(Page images and extracted text)
Content starts
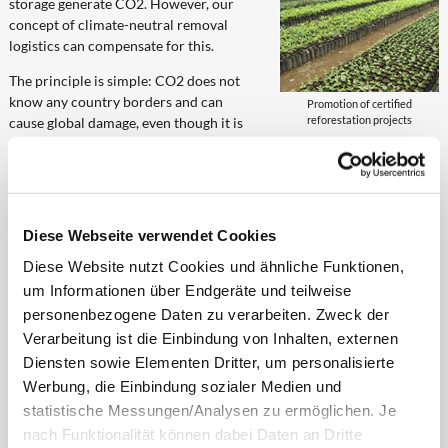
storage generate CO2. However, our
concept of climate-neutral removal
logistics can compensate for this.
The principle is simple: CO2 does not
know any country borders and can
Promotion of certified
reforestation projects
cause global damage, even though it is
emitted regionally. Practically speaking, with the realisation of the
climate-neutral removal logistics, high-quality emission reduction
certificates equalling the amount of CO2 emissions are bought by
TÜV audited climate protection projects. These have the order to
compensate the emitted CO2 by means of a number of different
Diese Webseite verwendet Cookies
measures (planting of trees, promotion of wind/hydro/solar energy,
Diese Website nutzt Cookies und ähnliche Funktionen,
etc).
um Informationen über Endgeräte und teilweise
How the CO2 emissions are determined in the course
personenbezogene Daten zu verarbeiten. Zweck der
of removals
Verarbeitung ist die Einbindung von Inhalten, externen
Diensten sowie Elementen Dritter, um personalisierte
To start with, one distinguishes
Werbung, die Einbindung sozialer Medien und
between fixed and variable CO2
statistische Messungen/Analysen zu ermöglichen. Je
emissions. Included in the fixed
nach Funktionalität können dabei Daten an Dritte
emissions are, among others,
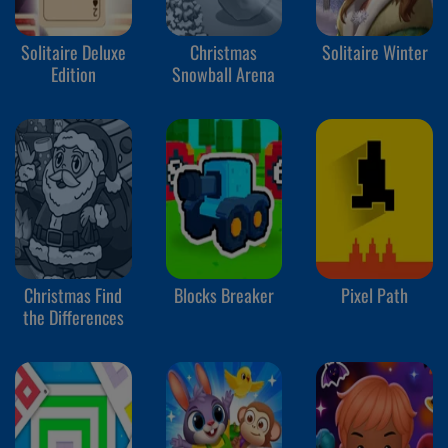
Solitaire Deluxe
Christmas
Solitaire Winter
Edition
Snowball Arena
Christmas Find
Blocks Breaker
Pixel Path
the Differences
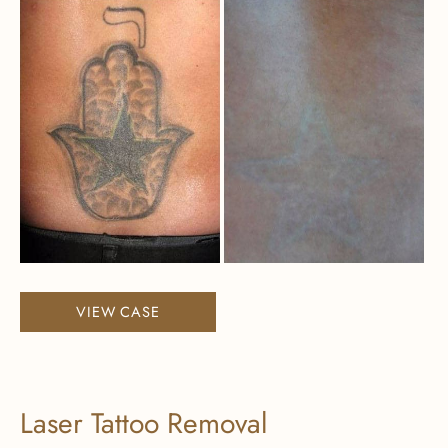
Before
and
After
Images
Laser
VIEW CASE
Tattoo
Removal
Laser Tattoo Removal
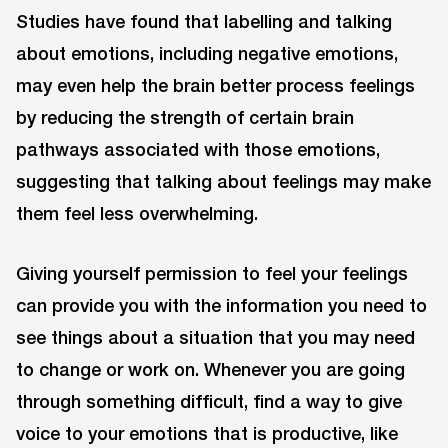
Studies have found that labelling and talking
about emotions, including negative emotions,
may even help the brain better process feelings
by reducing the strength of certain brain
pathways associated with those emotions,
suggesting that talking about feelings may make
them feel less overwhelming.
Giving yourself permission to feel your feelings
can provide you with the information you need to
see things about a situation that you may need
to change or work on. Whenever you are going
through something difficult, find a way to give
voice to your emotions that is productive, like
Content ends
Content starts
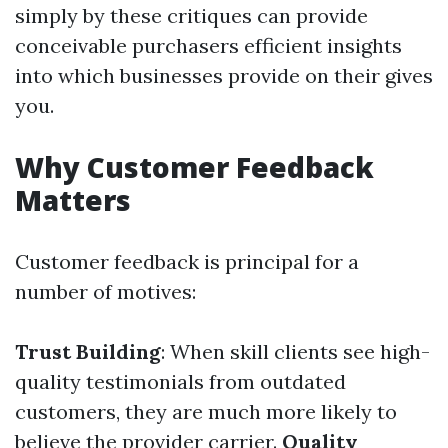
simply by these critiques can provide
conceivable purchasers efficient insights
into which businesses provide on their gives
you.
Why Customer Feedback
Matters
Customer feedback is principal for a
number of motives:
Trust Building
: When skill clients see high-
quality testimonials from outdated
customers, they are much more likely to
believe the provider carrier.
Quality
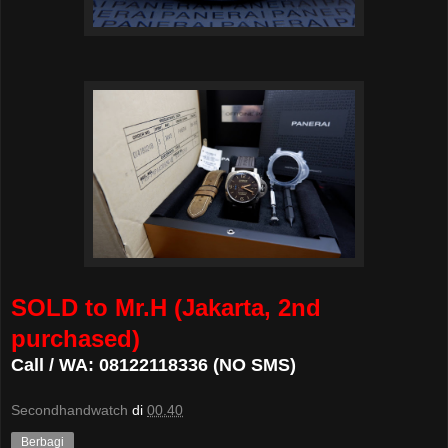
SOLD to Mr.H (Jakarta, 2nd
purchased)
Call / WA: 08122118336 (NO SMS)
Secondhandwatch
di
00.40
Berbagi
Content ends
Content starts
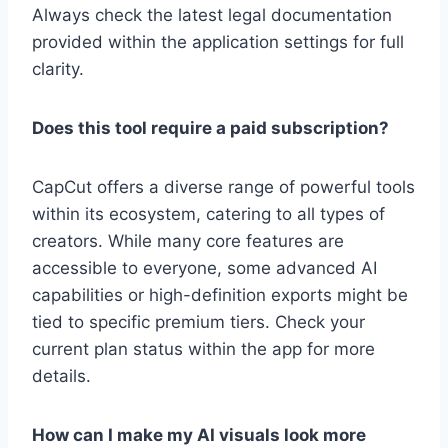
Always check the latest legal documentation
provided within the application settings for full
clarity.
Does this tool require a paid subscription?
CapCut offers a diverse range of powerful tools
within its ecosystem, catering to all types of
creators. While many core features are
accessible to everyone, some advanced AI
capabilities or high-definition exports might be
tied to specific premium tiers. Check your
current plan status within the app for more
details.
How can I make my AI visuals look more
Content ends
**Exercise directions:** Among the lines above, which ones hold the string "emissions"? Show them.

**Exercise response:**
certificates equalling the amount of CO2 emissions are bought by
How the CO2 emissions are determined in the course
emissions. Included in the fixed
emissions are, among others,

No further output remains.